►
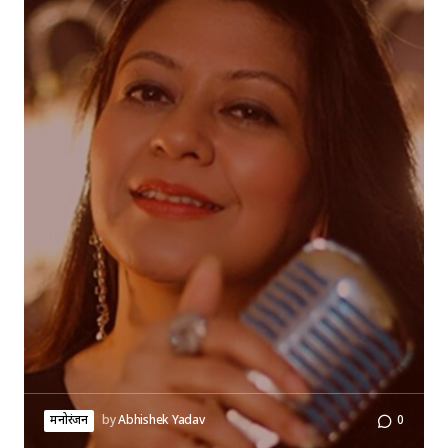
मनोरंजन
by
Abhishek Yadav
0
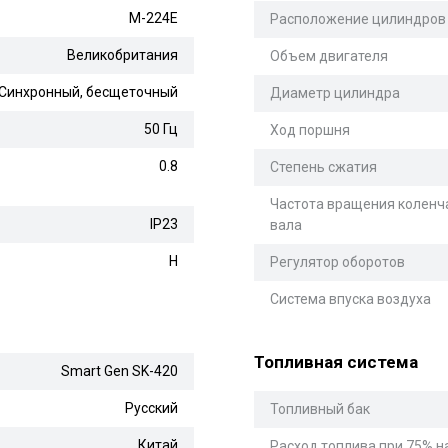
M-224E
Расположение цилиндров
Великобритания
Объем двигателя
Синхронный, бесщеточный
Диаметр цилиндра
50 Гц
Ход поршня
0.8
Степень сжатия
Частота вращения коленч
IP23
вала
H
Регулятор оборотов
Система впуска воздуха
Топливная система
Smart Gen SK-420
Русский
Топливный бак
Китай
Расход топлива при 75% н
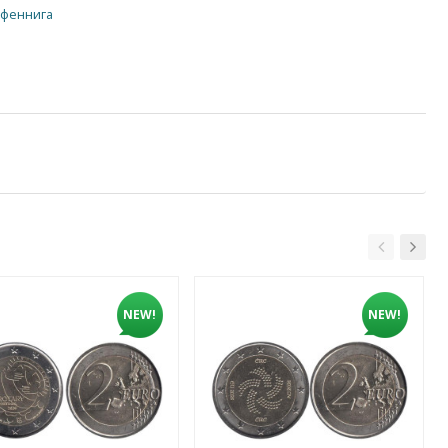
пфеннига
NEW!
NEW!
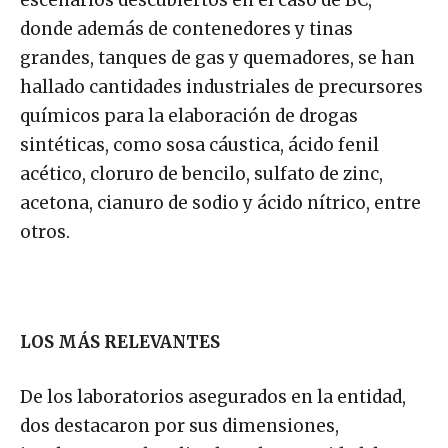
donde además de contenedores y tinas
grandes, tanques de gas y quemadores, se han
hallado cantidades industriales de precursores
químicos para la elaboración de drogas
sintéticas, como sosa cáustica, ácido fenil
acético, cloruro de bencilo, sulfato de zinc,
acetona, cianuro de sodio y ácido nítrico, entre
otros.
LOS MÁS RELEVANTES
De los laboratorios asegurados en la entidad,
dos destacaron por sus dimensiones,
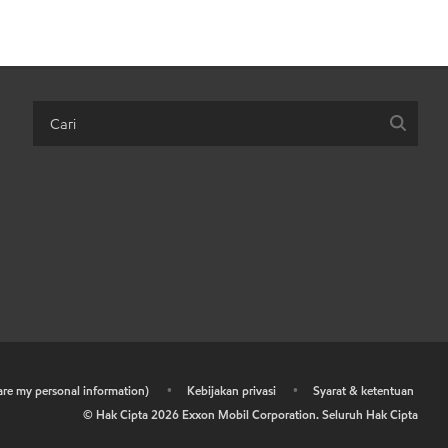
hare my personal information)
•
Kebijakan privasi
•
Syarat & ketentuan
© Hak Cipta
2026
Exxon Mobil Corporation. Seluruh Hak Cipta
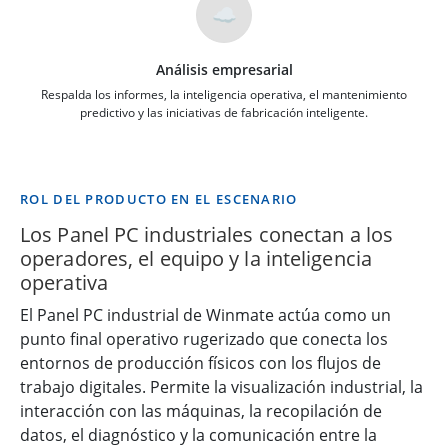
☁️
Análisis empresarial
Respalda los informes, la inteligencia operativa, el mantenimiento
predictivo y las iniciativas de fabricación inteligente.
ROL DEL PRODUCTO EN EL ESCENARIO
Los Panel PC industriales conectan a los
operadores, el equipo y la inteligencia
operativa
El Panel PC industrial de Winmate actúa como un
punto final operativo rugerizado que conecta los
entornos de producción físicos con los flujos de
trabajo digitales. Permite la visualización industrial, la
interacción con las máquinas, la recopilación de
datos, el diagnóstico y la comunicación entre la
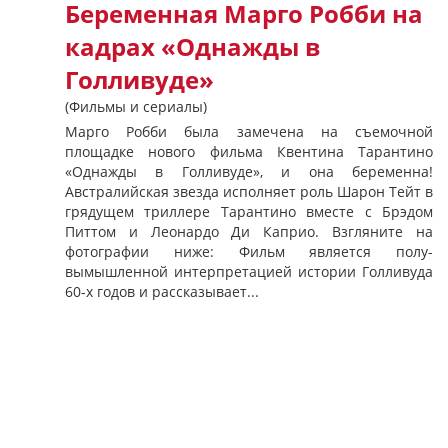
Беременная Марго Робби на
кадрах «Однажды в
Голливуде»
(Фильмы и сериалы)
Марго Робби была замечена на съемочной
площадке нового фильма Квентина Тарантино
«Однажды в Голливуде», и она беременна!
Австралийская звезда исполняет роль Шарон Тейт в
грядущем триллере Тарантино вместе с Брэдом
Питтом и Леонардо Ди Каприо. Взгляните на
фотографии ниже: Фильм является полу-
вымышленной интерпретацией истории Голливуда
60-х годов и рассказывает...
◄
• **Work request**:
If a line in the records has the word "Голливуде", copy that line.

• **Solution for this exercise**:
Голливуде»
«Однажды в Голливуде», и она беременна!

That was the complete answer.